Photo Caption: Fordlandia, an American city and manufacturing hub located in Brazil, where the air is so thick you can capture it on film. Photo courtesy of The Collections of Henry Ford.
Nowadays, that’s how history is remembered: the bad, with a splash of good here and there. Having obviously never met Henry Ford, I can’t comment on him personally, but I feel like most people generally wouldn’t have liked being in close association with him. Despite all of that, I find myself drawn to the Model T more than I am to the Model A, or any of the other, later cars, as a matter of fact.
They’re so mechanically ingenious that they’re almost overly complicated, and although they’re drawn almost entirely with ninety-degree angles, there are just enough compound curves in just the right places to make them appealing. Henry resisted changes, such as the introduction of the Model-A and hydraulic brakes. The later ones are my favourite, from 23-25 and the 26-27, but they all have their own charm.
During Model T production, Ford introduced the assembly line and a five-dollar minimum daily wage. It seems people in America enjoyed working for him, so when tire supply became an issue, it only made sense to become his own tire supplier and employ even more people in another area.
In the late 1920s, Ford headed down to Brazil to buy a chunk of land, where he planned to grow and harvest rubber trees to secure a supply of rubber to make his own tires. It was 5,625 square miles in the Northern Amazon, to be exact. Knowing that finding qualified help in the Amazon would be tough, he had to make it worthwhile for staff, so he decided to create his nation, Fordlandia.
My understanding is that it was to be a manufacturing city with a residential suburb and would operate similar to a state. However, information on how it was to be governed is slim. I think the main reason for the lack of information is the fact that it was a massive failure and didn’t make it that far. The rubber trees didn’t grow due to parasites and disease, and those that survived never produced.

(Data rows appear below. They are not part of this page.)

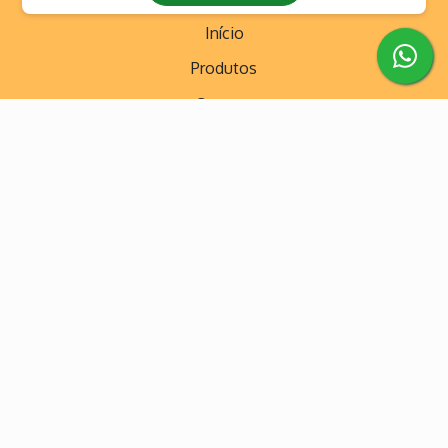
Início
Produtos
Contato
Categorias
Brinquedos para Todas as Idades
Brinquedos Temáticos
Brinquedos Tradicionais
Mesas de Jogos / Máquina de Diversão
Todos os brinquedos
Contato
(11) 99507-1384
(11) 99507-1384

Local workers weren’t accustomed to the American way of life, and there were tons of labour issues. There was a school, hospital, movie theatre, dance hall, water tower, sawmill, generators, paved roads, housing, everything a city would need, but sadly it was an idea that just didn’t work out.
When Henry Ford II took over at the end of World War II, he considered Fordlandia a liability and sold it back to Brazil. Fordlandia was designed for a population of ten-thousand people. At the peak, only four hundred people lived there, and I’m assuming most of those were hospital staff, school teachers, city workers and contractors since not a single tire was ever produced there.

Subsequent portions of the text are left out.